The demonstrations have largely been peaceable, not like the bloody crackdowns seen in 1998 and 2007.

But pictures have been heard within the southeastern city of Myawaddy as uniformed police with weapons charged a gaggle of a few hundred protesters, the stay video confirmed. Pictures of protesters afterward confirmed what appeared to be rubber bullet accidents.

“ANYTHING’S POSSIBLE”

“Anti-coup protests show every sign of gaining steam. On the one hand, given history, we can well expect the reaction to come,” wrote creator and historian Thant Myint-U on Twitter.

“On the other, Myanmar society today is entirely different from 1988 and even 2007. Anything’s possible.”

With no web and official information scarce, rumors swirled in regards to the destiny of Suu Kyi and her cupboard.
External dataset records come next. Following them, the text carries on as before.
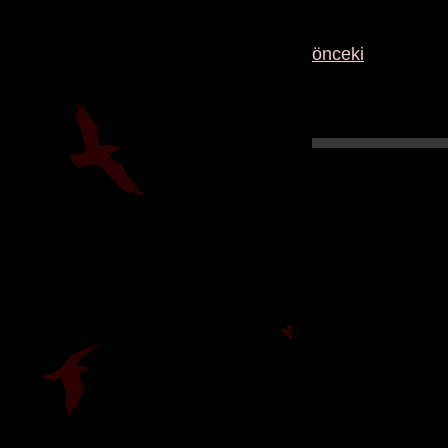
önceki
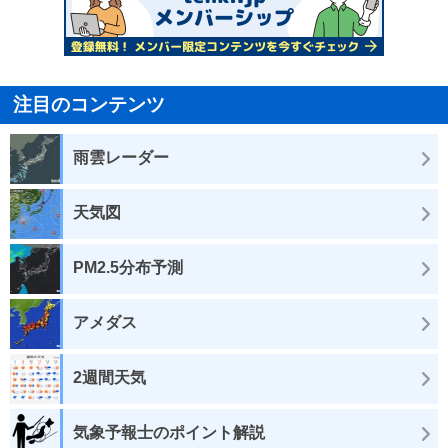
注目のコンテンツ
雨雲レーダー
天気図
PM2.5分布予測
アメダス
2週間天気
気象予報士のポイント解説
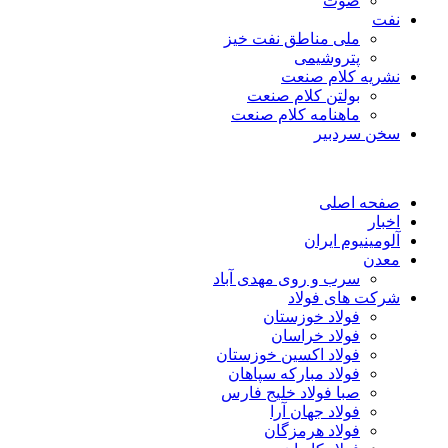
صوت
نفت
ملی مناطق نفت خیز
پتروشیمی
نشریه کلام صنعت
بولتن کلام صنعت
ماهنامه کلام صنعت
سخن سردبیر
صفحه اصلی
اخبار
آلومینیوم ایران
معدن
سرب و روی مهدی آباد
شرکت های فولاد
فولاد خوزستان
فولاد خراسان
فولاد اکسین خوزستان
فولاد مبارکه سپاهان
صبا فولاد خلیج فارس
فولاد جهان آرا
فولاد هرمزگان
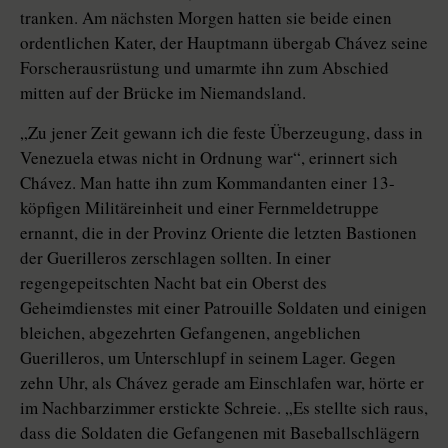
tranken. Am nächsten Morgen hatten sie beide einen
ordentlichen Kater, der Hauptmann übergab Chávez seine
Forscherausrüstung und umarmte ihn zum Abschied
mitten auf der Brücke im Niemandsland.
„Zu jener Zeit gewann ich die feste Überzeugung, dass in
Venezuela etwas nicht in Ordnung war“, erinnert sich
Chávez. Man hatte ihn zum Kommandanten einer 13-
köpfigen Militäreinheit und einer Fernmeldetruppe
ernannt, die in der Provinz Oriente die letzten Bastionen
der Guerilleros zerschlagen sollten. In einer
regengepeitschten Nacht bat ein Oberst des
Geheimdienstes mit einer Patrouille Soldaten und einigen
bleichen, abgezehrten Gefangenen, angeblichen
Guerilleros, um Unterschlupf in seinem Lager. Gegen
zehn Uhr, als Chávez gerade am Einschlafen war, hörte er
im Nachbarzimmer erstickte Schreie. „Es stellte sich raus,
dass die Soldaten die Gefangenen mit Baseballschlägern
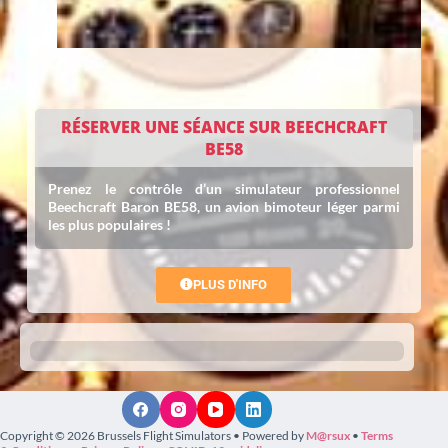
RÉSERVER UNE SÉANCE SUR BEECHCRAFT
BE58
Prenez le contrôle d’un simulateur professionnel
Beechcraft Baron BE58, un avion bimoteur léger parmi
les plus populaires !
PLUS D'INFO
Copyright © 2026 Brussels Flight Simulators • Powered by
M@rsux
•
Terms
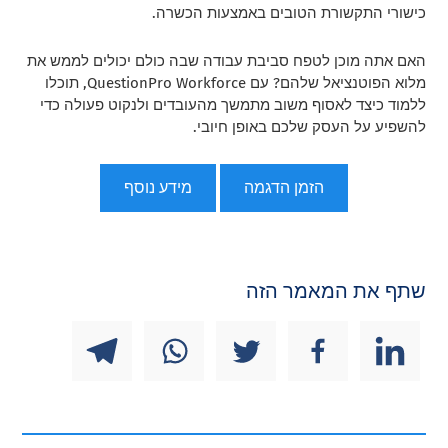
כישורי התקשורת הטובים באמצעות הכשרה.
האם אתה מוכן לטפח סביבת עבודה שבה כולם יכולים לממש את
מלוא הפוטנציאל שלהם? עם QuestionPro Workforce, תוכלו
ללמוד כיצד לאסוף משוב מתמשך מהעובדים ולנקוט פעולה כדי
להשפיע על העסק שלכם באופן חיובי.
הזמן הדגמה
מידע נוסף
שתף את המאמר הזה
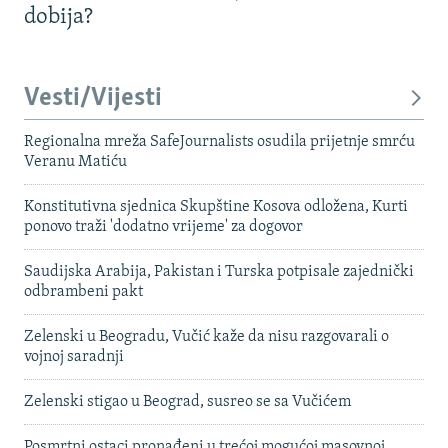
dobija?
Vesti/Vijesti
Regionalna mreža SafeJournalists osudila prijetnje smrću
Veranu Matiću
Konstitutivna sjednica Skupštine Kosova odložena, Kurti
ponovo traži 'dodatno vrijeme' za dogovor
Saudijska Arabija, Pakistan i Turska potpisale zajednički
odbrambeni pakt
Zelenski u Beogradu, Vučić kaže da nisu razgovarali o
vojnoj saradnji
Zelenski stigao u Beograd, susreo se sa Vučićem
Posmrtni ostaci pronađeni u trećoj mogućoj masovnoj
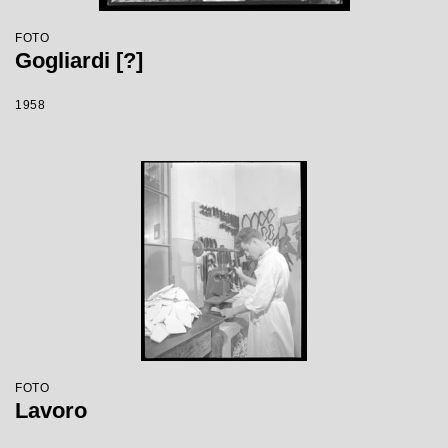
FOTO
Gogliardi [?]
1958
FOTO
Lavoro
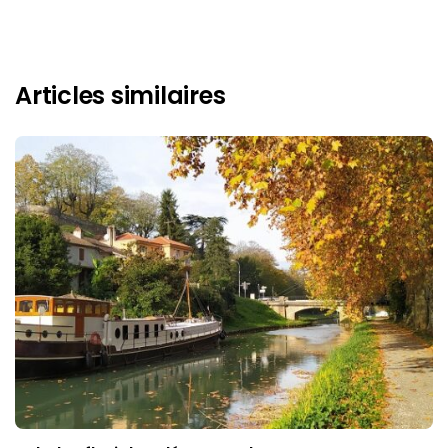
Articles similaires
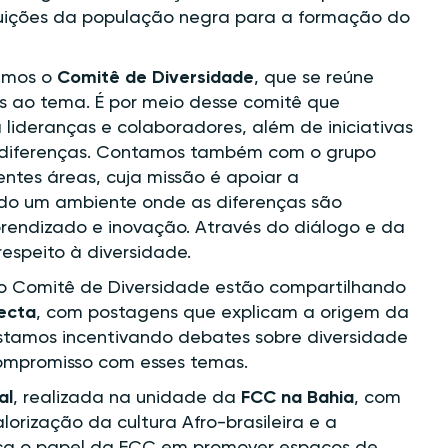
buições da população negra para a formação do
iamos o
Comitê de Diversidade
, que se reúne
s ao tema. É por meio desse comitê que
ideranças e colaboradores, além de iniciativas
s diferenças. Contamos também com o grupo
entes áreas, cuja missão é apoiar a
ndo um ambiente onde as diferenças são
rendizado e inovação. Através do diálogo e da
espeito à diversidade.
 o Comitê de Diversidade estão compartilhando
ecta
, com postagens que explicam a origem da
 estamos incentivando debates sobre diversidade
 compromisso com esses temas.
al
, realizada na unidade da
FCC na Bahia
, com
lorização da cultura Afro-brasileira e a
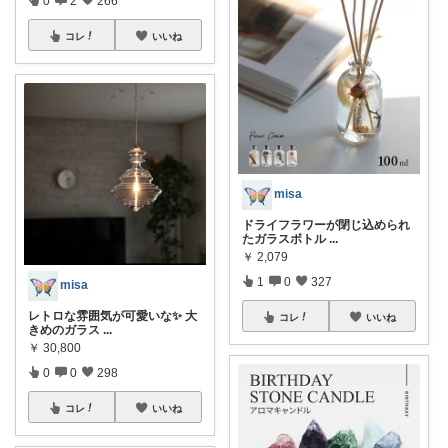
0
2
266
コレ
いいね
misa
ドライフラワーが閉じ込められ
たガラスボトル
...
￥
2,079
1
0
327
misa
レトロな雰囲気が可愛いな✨ 大
コレ
いいね
きめのガラス
...
￥
30,800
0
0
298
コレ
いいね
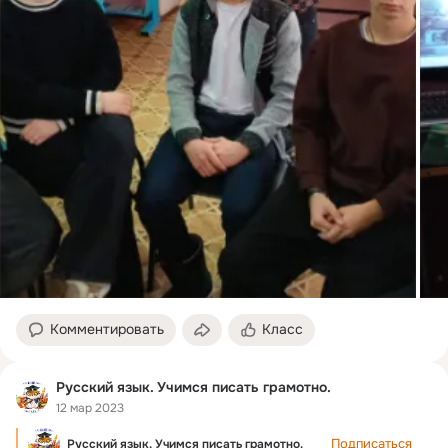
Комментировать
Класс
Русский язык. Учимся писать грамотно.
12 мар 2023
Подписаться
Русский язык. Учимся писать грамотно.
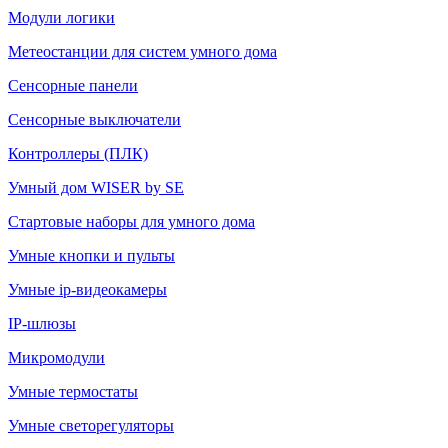
Модули логики
Метеостанции для систем умного дома
Сенсорные панели
Сенсорные выключатели
Контроллеры (ПЛК)
Умный дом WISER by SE
Стартовые наборы для умного дома
Умные кнопки и пульты
Умные ip-видеокамеры
IP-шлюзы
Микромодули
Умные термостаты
Умные светорегуляторы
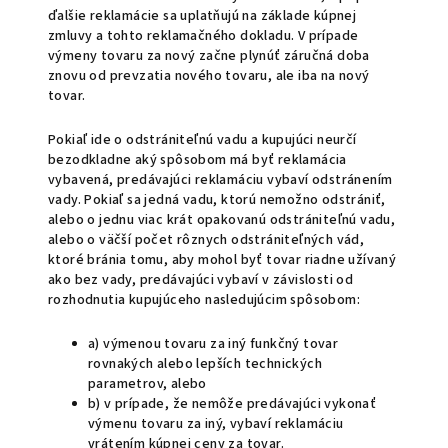
ďalšie reklamácie sa uplatňujú na základe kúpnej
zmluvy a tohto reklamačného dokladu. V prípade
výmeny tovaru za nový začne plynúť záručná doba
znovu od prevzatia nového tovaru, ale iba na nový
tovar.
Pokiaľ ide o odstrániteľnú vadu a kupujúci neurčí
bezodkladne aký spôsobom má byť reklamácia
vybavená, predávajúci reklamáciu vybaví odstránením
vady. Pokiaľ sa jedná vadu, ktorú nemožno odstrániť,
alebo o jednu viac krát opakovanú odstrániteľnú vadu,
alebo o väčší počet rôznych odstrániteľných vád,
ktoré bránia tomu, aby mohol byť tovar riadne užívaný
ako bez vady, predávajúci vybaví v závislosti od
rozhodnutia kupujúceho nasledujúcim spôsobom:
a) výmenou tovaru za iný funkčný tovar
rovnakých alebo lepších technických
parametrov, alebo
b) v prípade, že nemôže predávajúci vykonať
výmenu tovaru za iný, vybaví reklamáciu
vrátením kúpnej ceny za tovar.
A narrative that she had been launched drew crowds out to rejoice on Saturday, nevertheless it was shortly quashed by her lawyer.

Suu Kyi, 75, faces fees of illegally importing six walkie-talkies and is being held in police detention for investigation till Feb. 15. Her lawyer stated he has not been allowed to see her.

She gained the Nobel Peace Prize in 1991 for campaigning for democracy and spent practically 15 years below home arrest throughout a long time of struggling to finish virtually half a century of military rule earlier than the beginning of a troubled transition to democracy in 2011.

Army commander Min Aung Hlaing carried out the coup on the grounds of fraud in a Nov. 8 election through which Suu Kyi’s get together gained a landslide. The electoral fee dismissed the allegations of malpractice.

More than 160 individuals have been arrested because the navy seized energy, stated Thomas Andrews, the United Nations particular rapporteur on Myanmar.

“The generals are now attempting to paralyze the citizen movement of resistance – and keep the outside world in the dark – by cutting virtually all internet access,” Andrews stated in a press release on Sunday.

“We must all stand with the people of Myanmar in their hour of danger and need. They deserve nothing less.”